▶ _RECORDED INFORMATION_
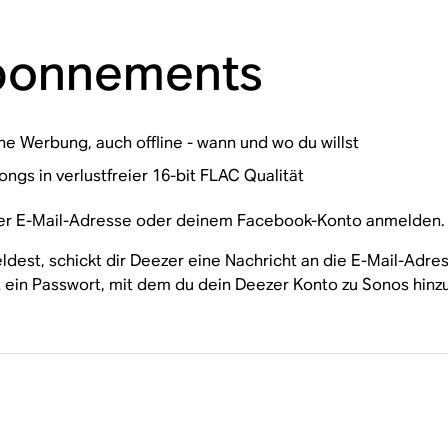
Abonnements
Werbung, auch offline - wann und wo du willst
ngs in verlustfreier 16-bit FLAC Qualität
einer E-Mail-Adresse oder deinem Facebook-Konto anmelden.
st, schickt dir Deezer eine Nachricht an die E-Mail-Adress
ein Passwort, mit dem du dein Deezer Konto zu Sonos hinz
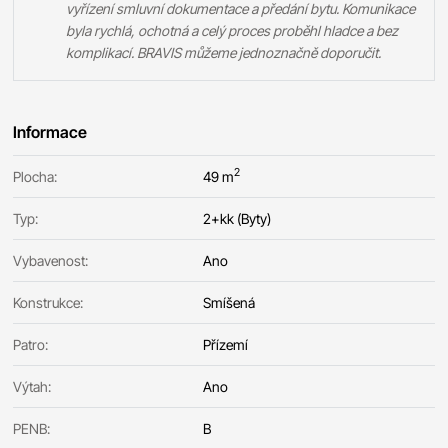
vyřízení smluvní dokumentace a předání bytu. Komunikace
byla rychlá, ochotná a celý proces proběhl hladce a bez
komplikací. BRAVIS můžeme jednoznačně doporučit.
Informace
2
Plocha:
49 m
Typ:
2+kk (Byty)
Vybavenost:
Ano
Konstrukce:
Smíšená
Patro:
Přízemí
Výtah:
Ano
PENB:
B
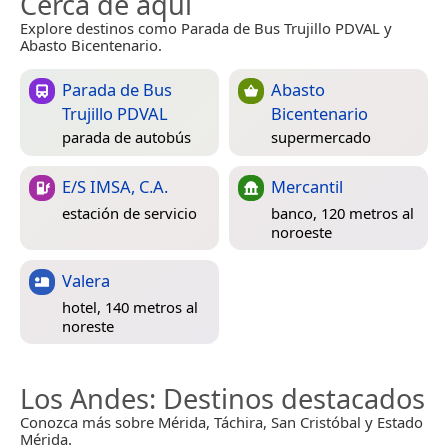
Cerca de aquí
Explore destinos como Parada de Bus Trujillo PDVAL y
Abasto Bicentenario.
Parada de Bus
Abasto
Trujillo PDVAL
Bicentenario
parada de autobús
supermercado
E/S IMSA, C.A.
Mercantil
estación de servicio
banco, 120 metros al
noroeste
Valera
hotel, 140 metros al
noreste
Los Andes
: Destinos destacados
Conozca más sobre Mérida, Táchira, San Cristóbal y Estado
Mérida.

▶ _EXERCISE INSTRUCTIONS_
Copy every line in the records above that contains the word "Bicentenario".

▶ _TASK OUTPUT_
Abasto Bicentenario.
Bicentenario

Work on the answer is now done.